- Born: Randy Beverly Jr. December 24, 1966 (age 59) Cape May, New Jersey, U.S.
- Education: University of California, Los Angeles
- Occupation: Federal Contractor
- Spouse: Lara Beverly
- Children: 3
- Parent: Randy Beverly

= Randy Beverly Jr. =

American football coach (born 1966)

Randy Beverly Jr. (born December 24, 1966) is an American football head coach. He is a former head coach of the Rams Milano American Football Club, of the Italian Federation of American Football (FIDAF) and the Örebro Black Knights of the Swedish American Football Association. Randy Beverly Jr. is the son of Randy Beverly, former AFL and NFL defensive back for the New York Jets, the San Diego Chargers and the New England Patriots.

==Early life==
Beverly was born in 1966, in Cape May, New Jersey. He is a graduate of University of California, Los Angeles, and a former Division 1-A defensive back and return specialist for the UCLA Bruins Football team.

In 1984, Beverly was nominated as the Top Football Player in Suffolk County, NY and also took the honors of First-Team All Long Island and National Consensus All-American quarterback, defensive back, and kick return specialist from Central Islip High School, New York. As an athlete in 1985, he gave a verbal commitment to attend and play for the University of Notre Dame but after the departure of head coach Gerry Faust, he signed a formal letter of intent to attend UCLA, and would later become team co-captain for the nationally ranked Rose Bowl and Pac-10 UCLA Bruins Championship teams from 1986 to 1989. Beverly's collegiate career includes a blocked kick and recovery for 17 yards in 1987 Aloha Bowl game against Emmitt Smith and the Florida Gators.

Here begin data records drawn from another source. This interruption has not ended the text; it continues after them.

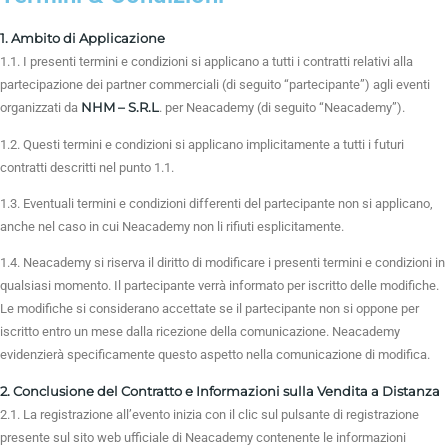
1. Ambito di Applicazione
1.1. I presenti termini e condizioni si applicano a tutti i contratti relativi alla
partecipazione dei partner commerciali (di seguito “partecipante”) agli eventi
NHM – S.R.L
organizzati da
. per Neacademy (di seguito “Neacademy”).
1.2. Questi termini e condizioni si applicano implicitamente a tutti i futuri
contratti descritti nel punto 1.1.
1.3. Eventuali termini e condizioni differenti del partecipante non si applicano,
anche nel caso in cui Neacademy non li rifiuti esplicitamente.
1.4. Neacademy si riserva il diritto di modificare i presenti termini e condizioni in
qualsiasi momento. Il partecipante verrà informato per iscritto delle modifiche.
Le modifiche si considerano accettate se il partecipante non si oppone per
iscritto entro un mese dalla ricezione della comunicazione. Neacademy
evidenzierà specificamente questo aspetto nella comunicazione di modifica.
2. Conclusione del Contratto e Informazioni sulla Vendita a Distanza
2.1. La registrazione all’evento inizia con il clic sul pulsante di registrazione
presente sul sito web ufficiale di Neacademy contenente le informazioni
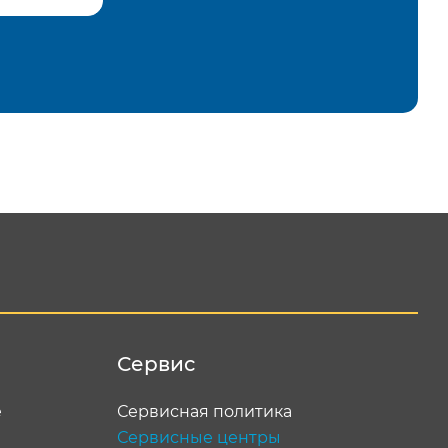
равить
Сервис
е
Сервисная политика
Сервисные центры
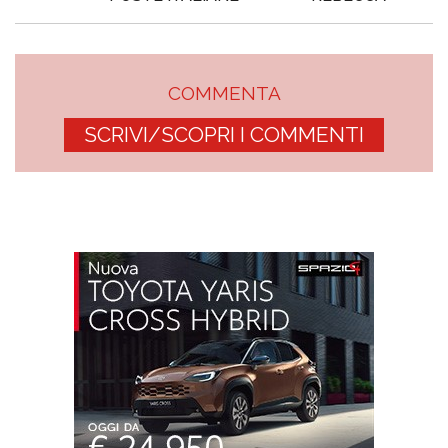
COMMENTA
SCRIVI/SCOPRI I COMMENTI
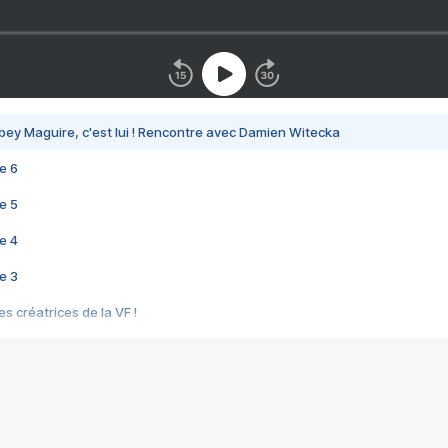
bey Maguire, c'est lui ! Rencontre avec Damien Witecka
e 6
e 5
e 4
e 3
s créatrices de la VF !
e 2
e 1
e Mektoub My Love arrive enfin ! Rencontre avec Shaïn Boumedine et Sal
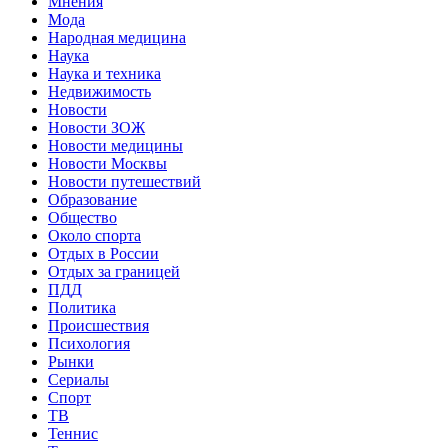
Мнения
Мода
Народная медицина
Наука
Наука и техника
Недвижимость
Новости
Новости ЗОЖ
Новости медицины
Новости Москвы
Новости путешествий
Образование
Общество
Около спорта
Отдых в России
Отдых за границей
ПДД
Политика
Происшествия
Психология
Рынки
Сериалы
Спорт
ТВ
Теннис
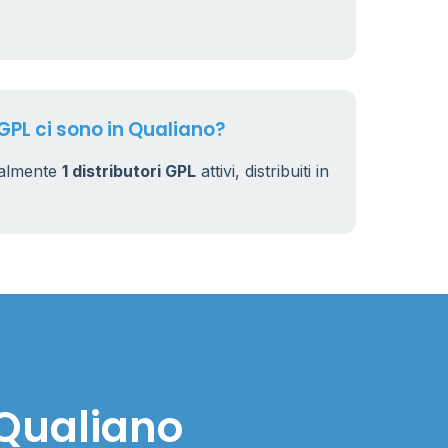
 GPL ci sono in Qualiano?
ualmente
1 distributori GPL
attivi, distribuiti in
 Qualiano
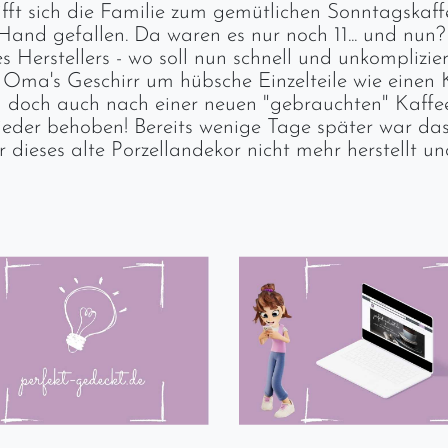
 sich die Familie zum gemütlichen Sonntagskaffee u
and gefallen. Da waren es nur noch 11... und nun? 
 Herstellers - wo soll nun schnell und unkomplizier
r Oma's Geschirr um hübsche Einzelteile wie einen 
 doch auch nach einer neuen "gebrauchten" Kaffeet
der behoben! Bereits wenige Tage später war das
r dieses alte Porzellandekor nicht mehr herstellt u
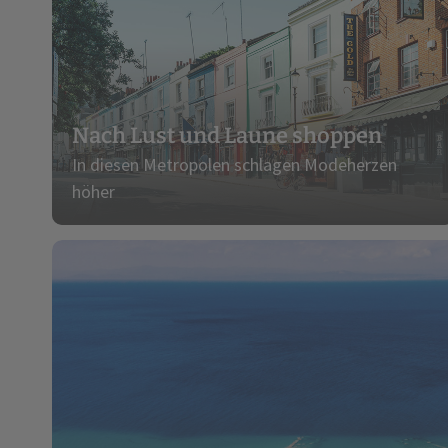
Nach Lust und Laune shoppen
In diesen Metropolen schlagen Modeherzen
höher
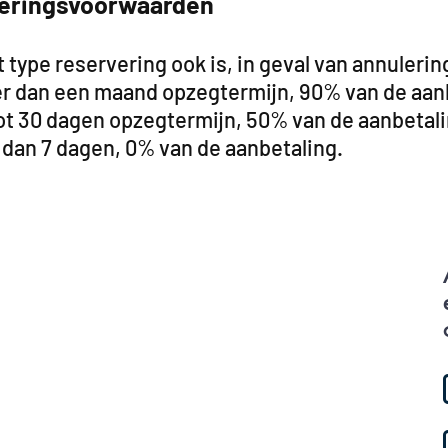
eringsvoorwaarden
 type reservering ook is, in geval van annulerin
er dan een maand opzegtermijn, 90% van de aan
ot 30 dagen opzegtermijn, 50% van de aanbetali
 dan 7 dagen, 0% van de aanbetaling.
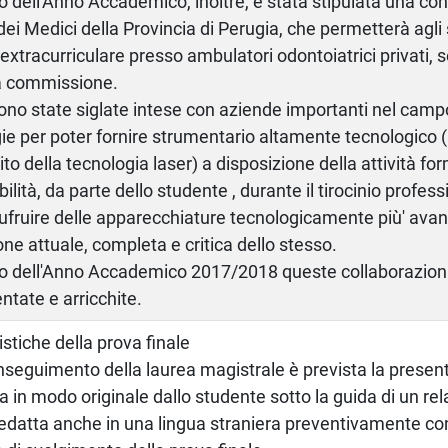
o dell'Anno Accademico, inoltre, è stata stipulata una c
 dei Medici della Provincia di Perugia, che permetterà agli
o extracurriculare presso ambulatori odontoiatrici privati, 
à commissione.
sono state siglate intese con aziende importanti nel camp
ie per poter fornire strumentario altamente tecnologico
ito della tecnologia laser) a disposizione della attività fo
ilità, da parte dello studente , durante il tirocinio profess
ufruire delle apparecchiature tecnologicamente più' av
ne attuale, completa e critica dello stesso.
o dell'Anno Accademico 2017/2018 queste collaborazion
tate e arricchite.
istiche della prova finale
onseguimento della laurea magistrale è prevista la present
a in modo originale dallo studente sotto la guida di un rel
edatta anche in una lingua straniera preventivamente co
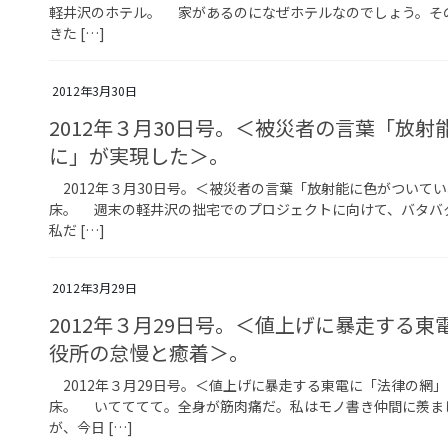
軽井沢のホテル。 家があるのになぜホテルなのでしょう。そ
きた […]
2012年3月30日
2012年３月30日号。＜被災者の言葉「放
に」が実現した＞。
2012年３月30日号。＜被災者の言葉「放射能に色がついて
床。 週末の軽井沢の拙宅でのプロジェクトに向けて、バタバ
私だ […]
2012年3月29日
2012年３月29日号。＜値上げに暴走する
役所の怠慢と癒着＞。
2012年３月29日号。＜値上げに暴走する東電に「法律の網
床。 いてててて。全身が筋肉痛だ。私はモノ書き仲間に羨ま
が、今日 […]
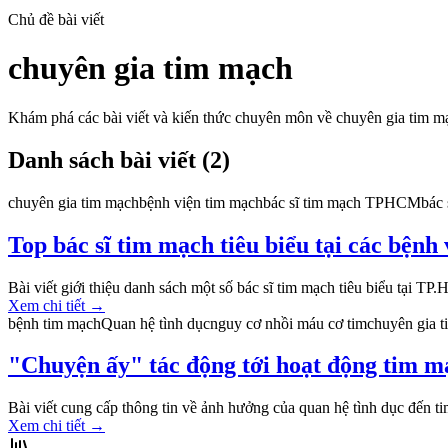
Chủ đề bài viết
chuyên gia tim mạch
Khám phá các bài viết và kiến thức chuyên môn về
chuyên gia tim m
Danh sách bài viết (
2
)
chuyên gia tim mạch
bệnh viện tim mạch
bác sĩ tim mạch TPHCM
bác 
Top bác sĩ tim mạch tiêu biểu tại các bện
Bài viết giới thiệu danh sách một số bác sĩ tim mạch tiêu biểu tại 
Xem chi tiết
→
bệnh tim mạch
Quan hệ tình dục
nguy cơ nhồi máu cơ tim
chuyên gia 
"Chuyện ấy" tác động tới hoạt động tim m
Bài viết cung cấp thông tin về ảnh hưởng của quan hệ tình dục đến ti
Xem chi tiết
→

Beverly worked with NFL teams and coaching staffs, to include New York Jets, Minnesota Vikings, Oakland Raiders, and Cleveland Browns. In 2015, Beverly was inducted into the Central Islip, New York Sports Hall of Fame as the former Quarterback of a prolific Long Island football championship team in the 1980s.

==Career==
Beverly successfully coached the Örebro Black Knights into the 2015 Superserien Championship Final, Super Bowl XXX, against the Carlstad Crusaders at the conclusion of the 2015 season. The Örebro Black Knights finished the season ranked 12th in Europe's Top 20 American Football Teams across Europe and the Americas. During the 2015 season, Sports Illustrated covered Beverly's success with the Örebro Black Knights.

In five seasons, from 2010 to 2014, Beverly has coached the Rams Milano Football Club into post-season playoff appearances four times. The Rams appeared in four FIF Italian League Championships, winning Super Bowls 33 and 35. During the 2014 season, in just the first four games under his leadership, the Rams offense amassed a scoring total of 233 points, averaging over 50 points per game. The Rams Defense held opponents scoreless in 2 of 4 games and scored 26 points from turn-overs.

Beverly currently serves the United States Government as a federal contractor based in Milan, Italy. He is also an accomplished video game designer and sports & entertainment technologies consultant in Europe. His gaming career began with the introduction of AI designs for Electronic Arts' franchise product, John Madden NFL Football.

In 2004, Beverly worked for the National Football League to assist in the creation of new training technologies and he is credited with building the first-ever virtual reality training program for sports. He also served as a consultant for major Hollywood Production studios. In 2007, Beverly co-founded an Eastern European gaming studio called Beast Studios.

==Personal life==
Beverly lives with his wife Lara, an Italian native, and three children, Victoria, Stefania, and Fabio in Milan, Italy. Beverly was inducted into the Central Islip Sports Hall of Fame in 2015.